How can i generate pdf report of multiple pages with same content on each page. Following is the code for single page report. Multiple pages should be in a single pdf file.
<%
response.setContentType( "application/pdf" );
response.setHeader ("Content-Disposition","attachment;filename=TEST1.pdf");
Document document=new Document(PageSize.A4,25,25,35,0);
ByteArrayOutputStream buffer = new ByteArrayOutputStream();
PdfWriter writer=PdfWriter.getInstance( document, buffer);
document.open();
Font fontnormalbold = FontFactory.getFont("Arial", 10, Font.BOLD);
Paragraph p1=new Paragraph("",fontnormalbold);
float[] iwidth = {1f,1f,1f,1f,1f,1f,1f,1f};
float[] iwidth1 = {1f};
PdfPTable table1 = new PdfPTable(iwidth);
table1.setWidthPercentage(100);
PdfPCell cell = new PdfPCell(new Paragraph("Testing Page",fontnormalbold));
cell.setHorizontalAlignment(1);
cell.setColspan(8);
cell.setPadding(5.0f);
table1.addCell(cell);
PdfPTable outerTable = new PdfPTable(iwidth1);
outerTable.setWidthPercentage(100);
PdfPCell containerCell = new PdfPCell();
containerCell.addElement(table1);
outerTable.addCell(containerCell);
p1.add(outerTable);
document.add(new Paragraph(p1));
document.close();
DataOutput output = new DataOutputStream( response.getOutputStream() );
byte[] bytes = buffer.toByteArray();
response.setContentLength(bytes.length);
for( int i = 0; i < bytes.length; i++ ) { output.writeByte( bytes[i] ); }
response.getOutputStream().flush();
response.getOutputStream().close();
%>
There are different way to solve this problem. Not all of the solutions are elegant.

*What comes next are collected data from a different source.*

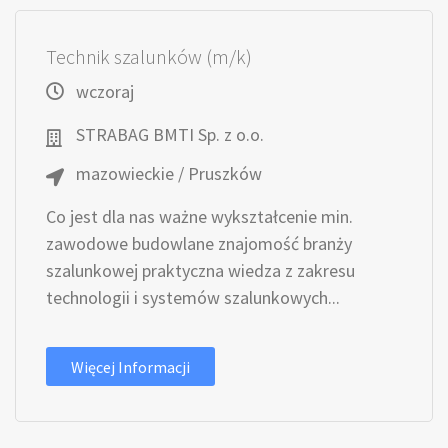
Technik szalunków (m/k)
wczoraj
STRABAG BMTI Sp. z o.o.
mazowieckie / Pruszków
Co jest dla nas ważne wykształcenie min.
zawodowe budowlane znajomość branży
szalunkowej praktyczna wiedza z zakresu
technologii i systemów szalunkowych...
Więcej Informacji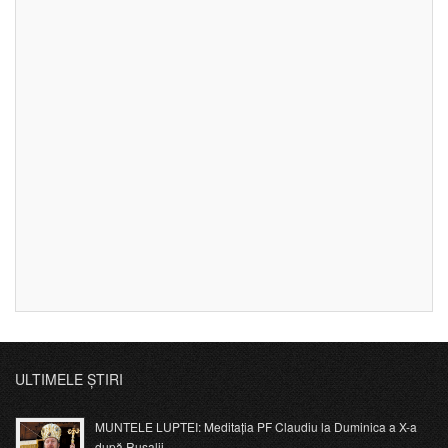
ULTIMELE ȘTIRI
MUNTELE LUPTEI: Meditația PF Claudiu la Duminica a X-a
după Rusalii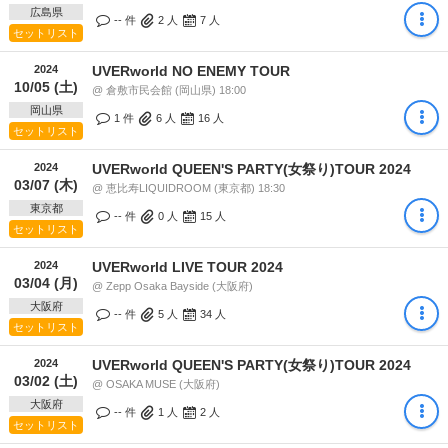
広島県
-- 件
2
人
7
人
セットリスト
2024
UVERworld NO ENEMY TOUR
10/05 (土)
@ 倉敷市民会館 (岡山県) 18:00
岡山県
1 件
6
人
16
人
セットリスト
2024
UVERworld QUEEN'S PARTY(女祭り)TOUR 2024
03/07 (木)
@ 恵比寿LIQUIDROOM (東京都) 18:30
東京都
-- 件
0
人
15
人
セットリスト
2024
UVERworld LIVE TOUR 2024
03/04 (月)
@ Zepp Osaka Bayside (大阪府)
大阪府
-- 件
5
人
34
人
セットリスト
2024
UVERworld QUEEN'S PARTY(女祭り)TOUR 2024
03/02 (土)
@ OSAKA MUSE (大阪府)
大阪府
-- 件
1
人
2
人
セットリスト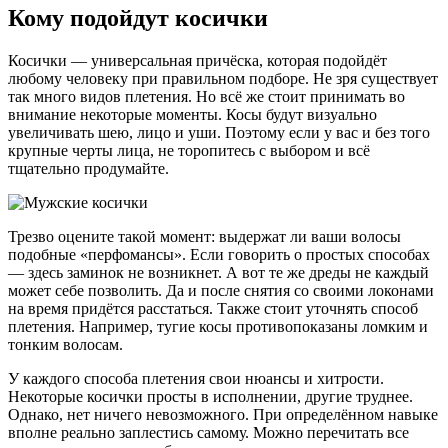
Кому подойдут косички
Косички — универсальная причёска, которая подойдёт
любому человеку при правильном подборе. Не зря существует
так много видов плетения. Но всё же стоит принимать во
внимание некоторые моменты. Косы будут визуально
увеличивать шею, лицо и уши. Поэтому если у вас и без того
крупные черты лица, не торопитесь с выбором и всё
тщательно продумайте.
Трезво оцените такой момент: выдержат ли ваши волосы
подобные «перфомансы». Если говорить о простых способах
— здесь заминок не возникнет. А вот те же дреды не каждый
может себе позволить. Да и после снятия со своими локонами
на время придётся расстаться. Также стоит уточнять способ
плетения. Например, тугие косы противопоказаны ломким и
тонким волосам.
У каждого способа плетения свои нюансы и хитрости.
Некоторые косички просты в исполнении, другие труднее.
Однако, нет ничего невозможного. При определённом навыке
вполне реально заплестись самому. Можно перечитать все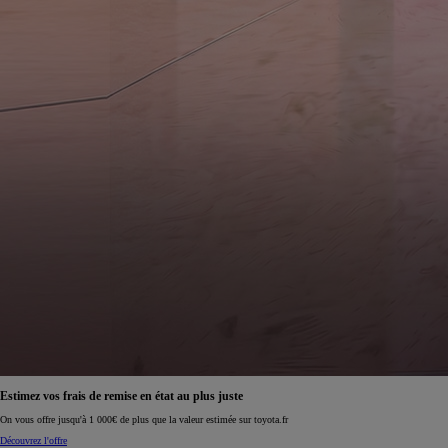
Estimez vos frais de remise en état au plus juste
On vous offre jusqu'à 1 000€ de plus que la valeur estimée sur toyota.fr
Découvrez l'offre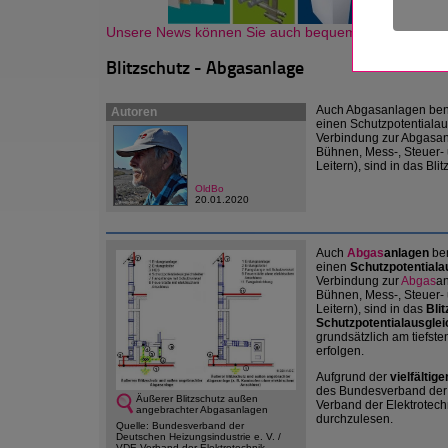
Unsere News können Sie auch bequem als Newsletter
Blitzschutz - Abgasanlage
Auch Abgasanlagen benö
Autoren
einen Schutzpotentialaus
Verbindung zur Abgasanl
Bühnen, Mess-, Steuer-
Leitern), sind in das Bl
OldBo
20.01.2020
Auch
Abgas
anlagen
ben
einen
Schutzpotentiala
Verbindung zur
Abgas
an
Bühnen, Mess-, Steuer-
Leitern), sind in das
Bli
Schutzpotentialausglei
grundsätzlich am tiefste
erfolgen.
Aufgrund der
vielfälti
des Bundesverband der 
Äußerer Blitzschutz außen
Verband der Elektrotechn
angebrachter Abgasanlagen
durchzulesen.
Quelle: Bundesverband der
Deutschen Heizungsindustrie e. V. /
VDE Verband der Elektrotechnik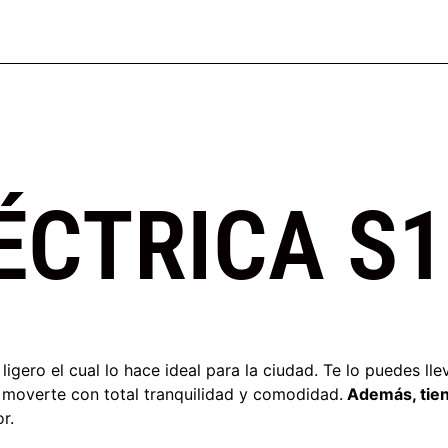
ÉCTRICA S1
igero el cual lo hace ideal para la ciudad. Te lo puedes lle
 moverte con total tranquilidad y comodidad.
Además, tien
r.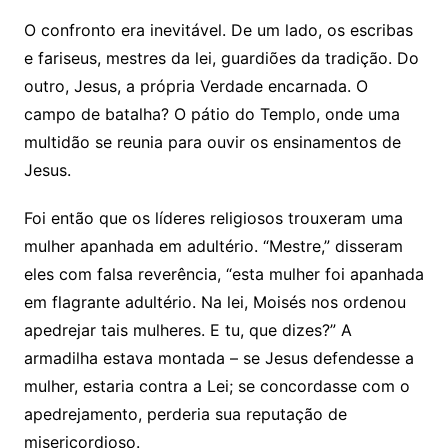
O confronto era inevitável. De um lado, os escribas
e fariseus, mestres da lei, guardiões da tradição. Do
outro, Jesus, a própria Verdade encarnada. O
campo de batalha? O pátio do Templo, onde uma
multidão se reunia para ouvir os ensinamentos de
Jesus.
Foi então que os líderes religiosos trouxeram uma
mulher apanhada em adultério. “Mestre,” disseram
eles com falsa reverência, “esta mulher foi apanhada
em flagrante adultério. Na lei, Moisés nos ordenou
apedrejar tais mulheres. E tu, que dizes?” A
armadilha estava montada – se Jesus defendesse a
mulher, estaria contra a Lei; se concordasse com o
apedrejamento, perderia sua reputação de
misericordioso.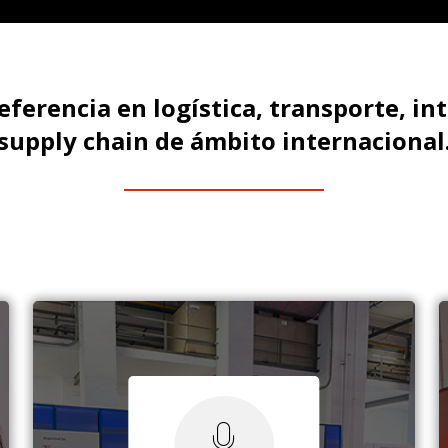
referencia en logística, transporte, int
supply chain de ámbito internacional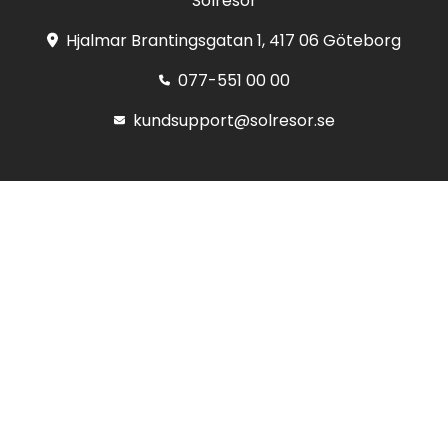
Solresor
Hjalmar Brantingsgatan 1, 417 06 Göteborg
077-551 00 00
kundsupport@solresor.se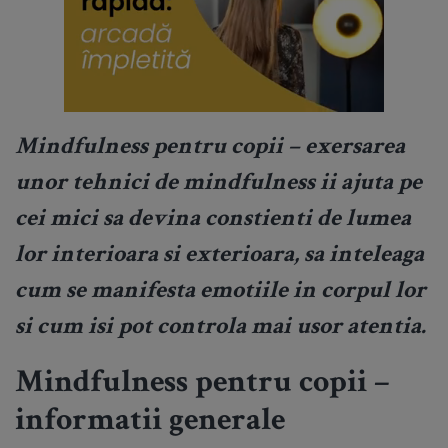
Mindfulness pentru copii
– exersarea
unor tehnici de mindfulness ii ajuta pe
cei mici sa devina constienti de lumea
lor interioara si exterioara, sa inteleaga
cum se manifesta emotiile in corpul lor
si cum isi pot controla mai usor atentia.
Mindfulness pentru copii –
informatii generale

Approach 1: add the same table many times.
I see that you are creating a PdfPTable object named outerTable. I'm going to ignore the silly things you do with this table (e.g. why are you adding this table to a Paragraph? Why are you adding a single cell with colspan 8 to a table with 8 columns? Why are you nesting this table into a table with a single column? All of these shenanigans are really weird), but having that outertable, you could do this:
for (int i = 0; i < x; i++) {
document.add(outerTable);
document.newPage();
}
This will add the table x times and it will start a new page for every table. This is also what the people in the comments advised you, and although the code looks really elegant, it doesn't result in an elegant PDF. That is: if you were my employee, I'd fire you if you did this.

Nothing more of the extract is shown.